Enter: boxplot(x) This should produce a graph something like this:

Interpretation is somewhat subjective, but generally if the box and whiskers occupy only a small part of the graph and there are circles representing data points well beyond the whiskers, it indicates the presence of outliers in the data.

Another useful tool for spotting outliers is the q-q plot.

Enter: qqnorm(x) This should produce a graph something like this:

Again the interpretation is subjective, but circles way out of line with the dark part of the graph usually indicate outliers.

In this case, we can be sure any values below 100 and above 800 are invalid, and if the graphs indicate that such values exist in the data, we should remove them.

In general, this is a tedious manual process with careful consideration given to each value discarded. Ideally, we should be able to explain the error, as in the examples of the clams filled with sand. Perhaps zeroes were entered for missing scores, or an extra digit was typed by mistake.

Begin by listing the array of scores with the command x, and visually search for questionable values.

If you decide that an element should be discarded, make sure you have the correct index first by displaying the data value.

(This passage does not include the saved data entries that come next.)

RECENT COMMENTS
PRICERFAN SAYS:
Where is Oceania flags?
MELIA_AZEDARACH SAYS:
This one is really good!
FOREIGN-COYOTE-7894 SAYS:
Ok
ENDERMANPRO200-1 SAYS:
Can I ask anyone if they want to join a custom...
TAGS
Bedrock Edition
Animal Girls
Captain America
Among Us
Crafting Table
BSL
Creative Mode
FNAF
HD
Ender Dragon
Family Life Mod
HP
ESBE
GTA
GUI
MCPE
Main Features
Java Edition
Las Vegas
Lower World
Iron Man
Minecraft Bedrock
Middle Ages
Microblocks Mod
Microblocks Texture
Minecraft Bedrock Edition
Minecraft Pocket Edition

For example, if we think x[254] is invalid, type

x[254]

to display that data element alone. If it is indeed invalid, replace it by NA using the statement

x[254]<-NA

Be careful not do discard any good values accidentally by typing the wrong index.

If you have removed all values less than 100, the boxplot should look something like

and the q-q plot something like

Both of these still indicate outliers, and from the scale we can see there are values greater than 800. So we have to find and remove these. When we have removed all values less than 100 or greater than 800, the plots should look something like

Note that the box and whiskers fill most of the chart, and there are only a few circles outside the whiskers. Also the scale indicates there are no values below 100 or above 800.

Note that the circles are now in a much more linear configuration, and there are now values below 100 or above 800.

At this point, we have completed the data cleanup and are ready to compute the descriptive statistics. The rest of the procedure is identical to Exercise0.

To compute the mean, median, min, max, and first and third quartiles, we can use the summary() function:

summary(x)

(be sure to use the name of the vector and not the name of the data frame here). To compute the standard deviation, last time we used

sd(x)

If we enter this, because there are missing values, the result will be NA. To tell R we want to remove or ignore the missing values, the syntax is:

sd(x,na.rm=TRUE)

Finally, in similar fashion the interquartile range is obtained using

IQR(x,na.rm=TRUE)

Use these values to answer the questions posted on eLearn as Exercise 1.